+++ Data +++
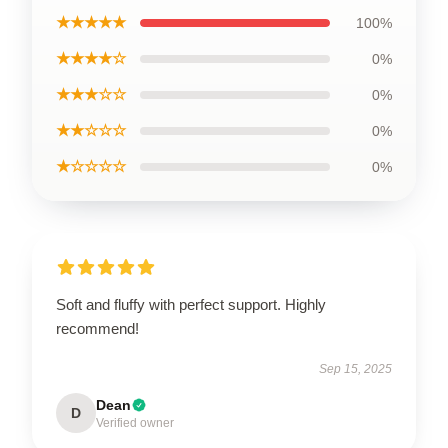
★★★★★
100%
★★★★☆
0%
★★★☆☆
0%
★★☆☆☆
0%
★☆☆☆☆
0%
Soft and fluffy with perfect support. Highly
recommend!
Sep 15, 2025
Dean
D
Verified owner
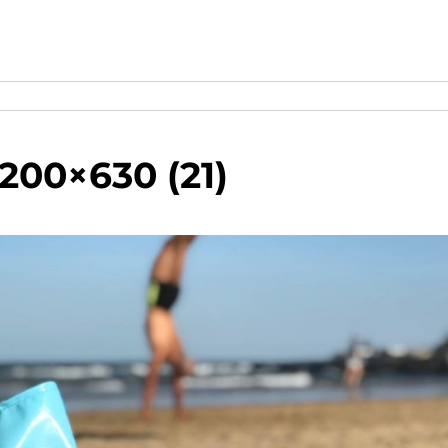
200×630 (21)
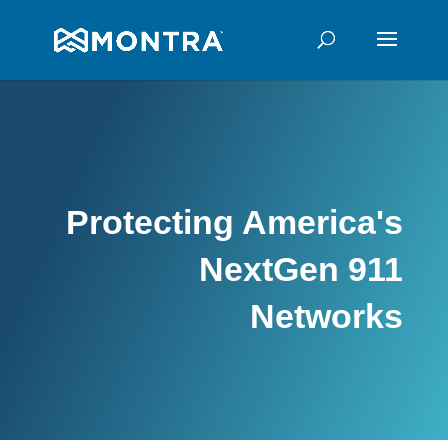
Protecting America's
NextGen 911
Networks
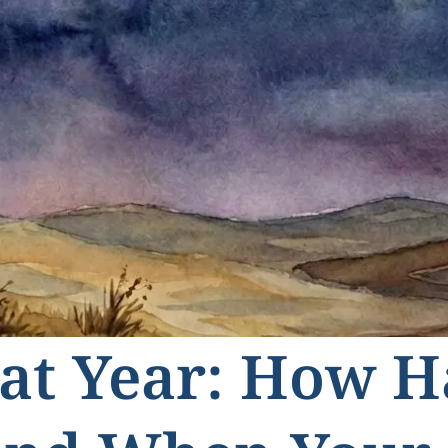
at Year: How 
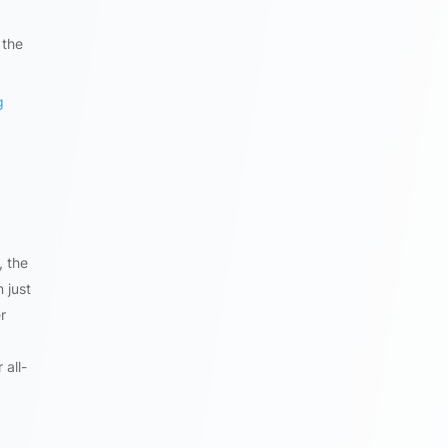
 the
g
, the
 just
r
 all-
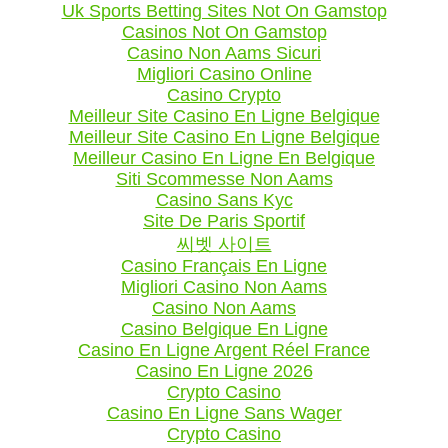
Uk Sports Betting Sites Not On Gamstop
Casinos Not On Gamstop
Casino Non Aams Sicuri
Migliori Casino Online
Casino Crypto
Meilleur Site Casino En Ligne Belgique
Meilleur Site Casino En Ligne Belgique
Meilleur Casino En Ligne En Belgique
Siti Scommesse Non Aams
Casino Sans Kyc
Site De Paris Sportif
씨벳 사이트
Casino Français En Ligne
Migliori Casino Non Aams
Casino Non Aams
Casino Belgique En Ligne
Casino En Ligne Argent Réel France
Casino En Ligne 2026
Crypto Casino
Casino En Ligne Sans Wager
Crypto Casino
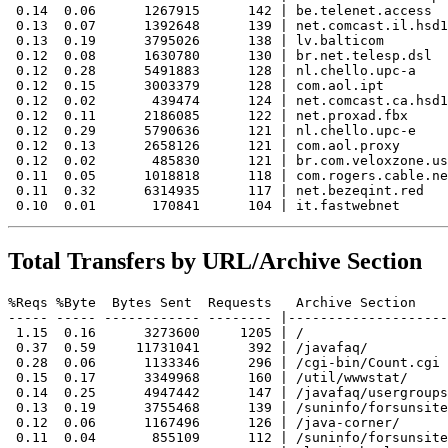
 0.14  0.06      1267915      142 | be.telenet.access

 0.13  0.07      1392648      139 | net.comcast.il.hsd1

 0.13  0.19      3795026      138 | lv.balticom

 0.12  0.08      1630780      130 | br.net.telesp.dsl

 0.12  0.28      5491883      128 | nl.chello.upc-a

 0.12  0.15      3003379      128 | com.aol.ipt

 0.12  0.02       439474      124 | net.comcast.ca.hsd1

 0.12  0.11      2186085      122 | net.proxad.fbx

 0.12  0.29      5790636      121 | nl.chello.upc-e

 0.12  0.13      2658126      121 | com.aol.proxy

 0.12  0.02       485830      121 | br.com.veloxzone.us
 0.11  0.05      1018818      118 | com.rogers.cable.ne
 0.11  0.32      6314935      117 | net.bezeqint.red

Total Transfers by URL/Archive Section
%Reqs %Byte  Bytes Sent  Requests   Archive Section

----- ----- ------------ -------- |--------------------
 1.15  0.16      3273600     1205 | /

 0.37  0.59     11731041      392 | /javafaq/

 0.28  0.06      1133346      296 | /cgi-bin/Count.cgi

 0.15  0.17      3349968      160 | /util/wwwstat/

 0.14  0.25      4947442      147 | /javafaq/usergroups
 0.13  0.19      3755468      139 | /suninfo/forsunsite
 0.12  0.06      1167496      126 | /java-corner/

 0.11  0.04       855109      112 | /suninfo/forsunsite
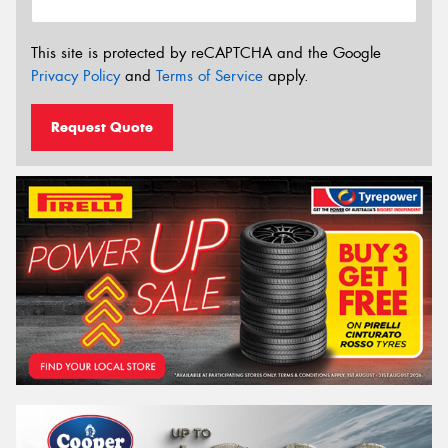
This site is protected by reCAPTCHA and the Google
Privacy Policy
and
Terms of Service
apply.
Request Quote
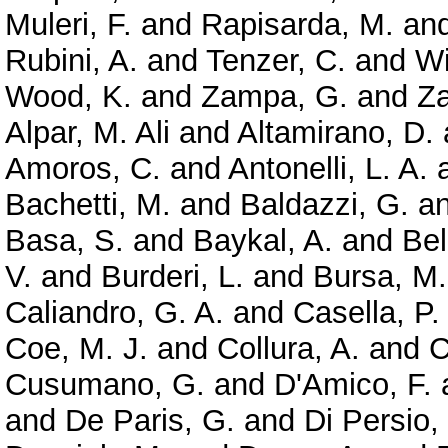
Muleri, F.
and
Rapisarda, M.
an
Rubini, A.
and
Tenzer, C.
and
Wi
Wood, K.
and
Zampa, G.
and
Z
Alpar, M. Ali
and
Altamirano, D.
Amoros, C.
and
Antonelli, L. A.
Bachetti, M.
and
Baldazzi, G.
a
Basa, S.
and
Baykal, A.
and
Bel
V.
and
Burderi, L.
and
Bursa, M.
Caliandro, G. A.
and
Casella, P.
Coe, M. J.
and
Collura, A.
and
C
Cusumano, G.
and
D'Amico, F.
and
De Paris, G.
and
Di Persio,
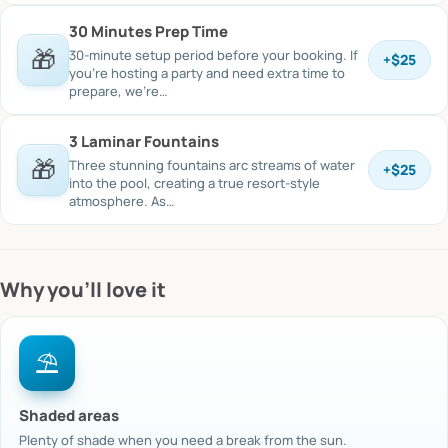
30 Minutes Prep Time
🎁
30-minute setup period before your booking. If
+
$25
you’re hosting a party and need extra time to
prepare, we’re…
3 Laminar Fountains
🎁
Three stunning fountains arc streams of water
+
$25
into the pool, creating a true resort-style
atmosphere. As…
Why you’ll love it
⛱️
Shaded areas
Plenty of shade when you need a break from the sun.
+++
▶ **Instructions for the task**
Although the records above contain pictures, output every line exactly and leave the pictures out.

▶ **Solution to this exercise**
★★★★★
100%
★★★★☆
0%
★★★☆☆
0%
★★☆☆☆
0%
★☆☆☆☆
0%
Soft and fluffy with perfect support. Highly
recommend!
Sep 15, 2025
Dean
D
Verified owner
200×630 (21)
Protecting America's
NextGen 911
Networks
at Year: How 
 the
g
, the
 just
r
 all-
Uk Sports Betting Sites Not On Gamstop
Casinos Not On Gamstop
Casino Non Aams Sicuri
Migliori Casino Online
Casino Crypto
Meilleur Site Casino En Ligne Belgique
Meilleur Site Casino En Ligne Belgique
Meilleur Casino En Ligne En Belgique
Siti Scommesse Non Aams
Casino Sans Kyc
Site De Paris Sportif
씨벳 사이트
Casino Français En Ligne
Migliori Casino Non Aams
Casino Non Aams
Casino Belgique En Ligne
Casino En Ligne Argent Réel France
Casino En Ligne 2026
Crypto Casino
Casino En Ligne Sans Wager
Crypto Casino
 0.14  0.06      1267915      142 | be.telenet.access

 0.13  0.07      1392648      139 | net.comcast.il.hsd1

 0.13  0.19      3795026      138 | lv.balticom

 0.12  0.08      1630780      130 | br.net.telesp.dsl

 0.12  0.28      5491883      128 | nl.chello.upc-a

 0.12  0.15      3003379      128 | com.aol.ipt

 0.12  0.02       439474      124 | net.comcast.ca.hsd1

 0.12  0.11      2186085      122 | net.proxad.fbx

 0.12  0.29      5790636      121 | nl.chello.upc-e

 0.12  0.13      2658126      121 | com.aol.proxy

 0.12  0.02       485830      121 | br.com.veloxzone.us
 0.11  0.05      1018818      118 | com.rogers.cable.ne
 0.11  0.32      6314935      117 | net.bezeqint.red

Total Transfers by URL/Archive Section
%Reqs %Byte  Bytes Sent  Requests   Archive Section

----- ----- ------------ -------- |--------------------
 1.15  0.16      3273600     1205 | /

 0.37  0.59     11731041      392 | /javafaq/

 0.28  0.06      1133346      296 | /cgi-bin/Count.cgi

 0.15  0.17      3349968      160 | /util/wwwstat/

 0.14  0.25      4947442      147 | /javafaq/usergroups
 0.13  0.19      3755468      139 | /suninfo/forsunsite
 0.12  0.06      1167496      126 | /java-corner/

 0.11  0.04       855109      112 | /suninfo/forsunsite
This site is protected by reCAPTCHA and the Google
Privacy Policy
and
Terms of Service
apply.
Request Quote
Muleri, F.
and
Rapisarda, M.
an
Rubini, A.
and
Tenzer, C.
and
Wi
Wood, K.
and
Zampa, G.
and
Z
Alpar, M. Ali
and
Altamirano, D.
Amoros, C.
and
Antonelli, L. A.
Bachetti, M.
and
Baldazzi, G.
a
Basa, S.
and
Baykal, A.
and
Bel
V.
and
Burderi, L.
and
Bursa, M.
Caliandro, G. A.
and
Casella, P.
Coe, M. J.
and
Collura, A.
and
C
Cusumano, G.
and
D'Amico, F.
and
De Paris, G.
and
Di Persio,
30 Minutes Prep Time
🎁
30-minute setup period before your booking. If
+
$25
you’re hosting a party and need extra time to
prepare, we’re…
3 Laminar Fountains
🎁
Three stunning fountains arc streams of water
+
$25
into the pool, creating a true resort-style
atmosphere. As…
Why you’ll love it
⛱️
Shaded areas
Plenty of shade when you need a break from the sun.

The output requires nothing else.